Creating an XML Parsing Subprocedure

The RPG-XML Suite subprocedure RXS_Parse() is used to read through an XML document and trigger processing based on XML events detected in that document. These events represent data and elements in the XML document and can used to tailor processing of the XML document to meet your business needs through a customized parsing handler subprocedure. This parsing handler subprocedure is defined within your program, and is specified in the ParseDS.Handler field on the RXS_Parse() configuration data structure parameter.

The following events within an XML document will trigger a call out to the parsing handler subprocedure:

Event   Format   Example
Element Begin   >   Request>
Element Content   /   Request/Item/
Element End   />   Request/>
Attribute   @   Request/Item@Attribute

Depending on the size and complexity of your XML document, there may be many individual events that you need to capture to properly retrieve and handle your data.
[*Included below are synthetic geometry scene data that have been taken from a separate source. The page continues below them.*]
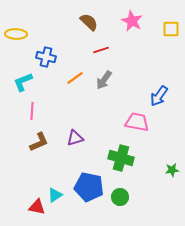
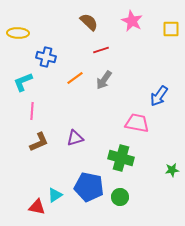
yellow ellipse: moved 2 px right, 1 px up
pink trapezoid: moved 1 px down
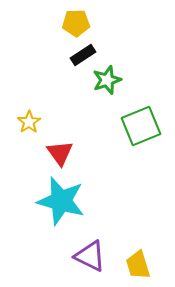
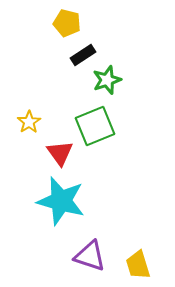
yellow pentagon: moved 9 px left; rotated 16 degrees clockwise
green square: moved 46 px left
purple triangle: rotated 8 degrees counterclockwise
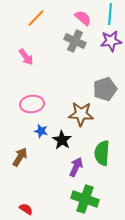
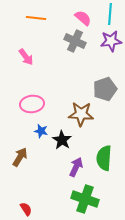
orange line: rotated 54 degrees clockwise
green semicircle: moved 2 px right, 5 px down
red semicircle: rotated 24 degrees clockwise
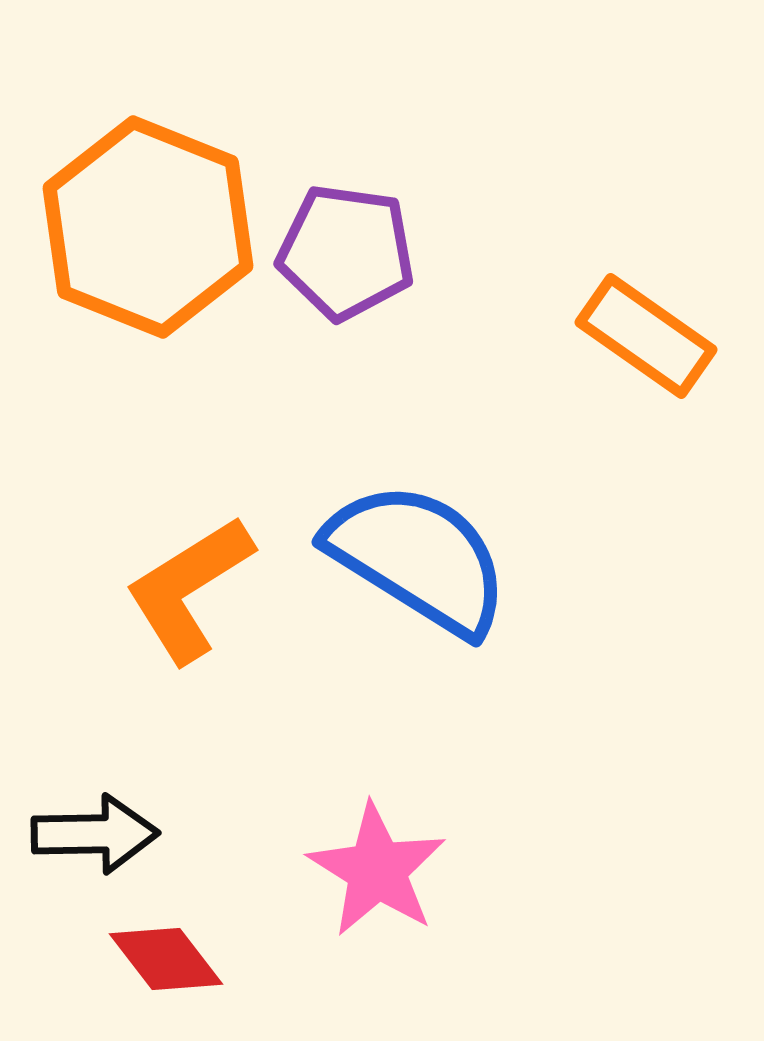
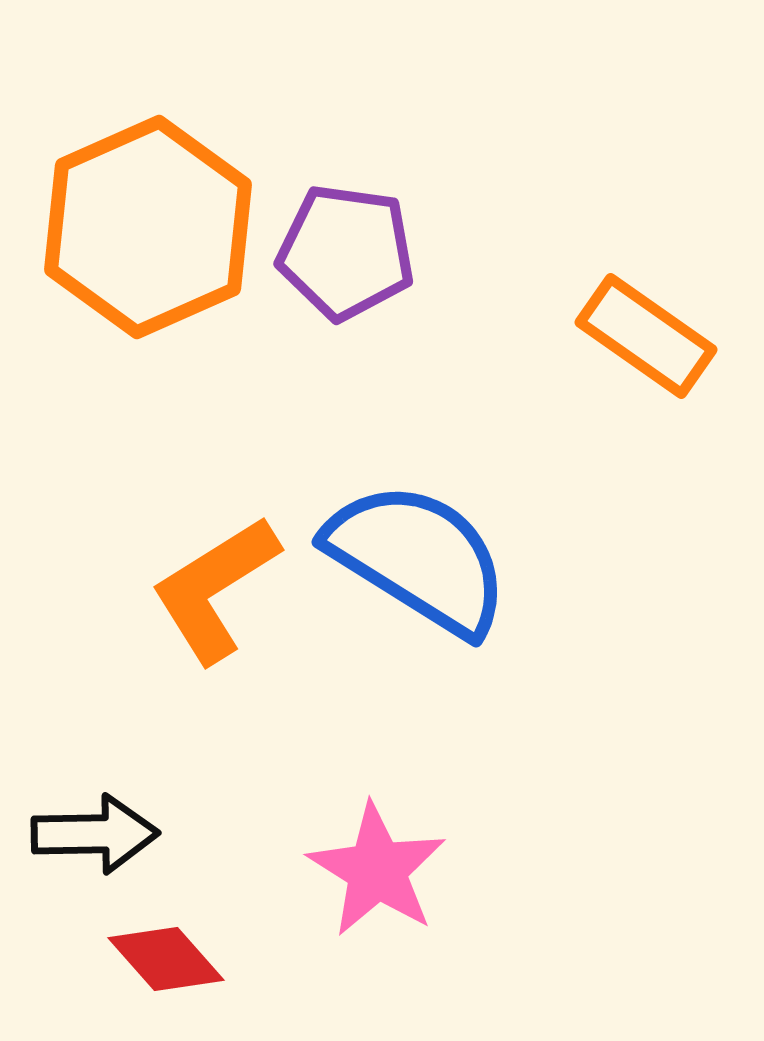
orange hexagon: rotated 14 degrees clockwise
orange L-shape: moved 26 px right
red diamond: rotated 4 degrees counterclockwise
To help simplify this process, the command BLDPRS can be used to generate a basic parsing handler for your XML document, into which you can add your custom programming and data handling.

Sample XML Document

In order to generate a parsing handler, you will first need a sample XML document that is as complete as possible - that is, you should include even elements and attributes which are optional, even if some of them would not logically appear with others in normal usage.

To start, we first need to create a file in the IFS. This file will be populated with our sample XML data, which will be used to generate the parser. The command below uses QSHELL to create an IFS stream file using CCSID 819. This CCSID is strongly recommended when creating IFS files for use with RXS tools. Note that this command is case-sensitive.

QSH CMD('touch -C 819 /home/user/postadr.xml')

The file now exists but without content. To add content we will use the EDTF command and add in our sample XML.

EDTF '/home/user/postadr.xml'

For demonstration purposes, we’ll use the sample XML below. This sample XML may or may not contain data in any or all fields - this will not impact the parser output.

<PostAdr residential="true">
  <name title="Mx.">
    <first>Jamie</first>
    <last>Hale</last>    
  </name>
  <street>2886 Veltri Dr</street>
  <city>Hickory Hills</city>
  <state>VA</state>
  <zip>94124</zip>
  <phone>949-555-4671</phone>
  <phone></phone>
</PostAdr>

While in the Edit File editor select F2 to save the document changes. Now it is time to invoke the BLDPRS command to generate the parsing code.

Generating the Parsing Handler (BLDPRS)

BLDPRS can generate parsing handlers for both the XML parser and the RXS 3 JSON parser (RXS_ParseJson()). The command can generate either free- or mixed-format (fixed D-specs) RPG code, and this code can be output into either a source member or an IFS file. Prompting the BLDPRS command will present the following screen:

Build RPG Parse Subprocedure (BLDPRS)

The first parameter will be the fully-qualified filepath for our sample XML document in the IFS. For demonstration purposes, we’re going to output the generated parsing handler code to a source member, which means we’ll be specifying the Output Source File, Library, and member fields. When writing output to a source member, we do not specify a value in the Output Stream File field.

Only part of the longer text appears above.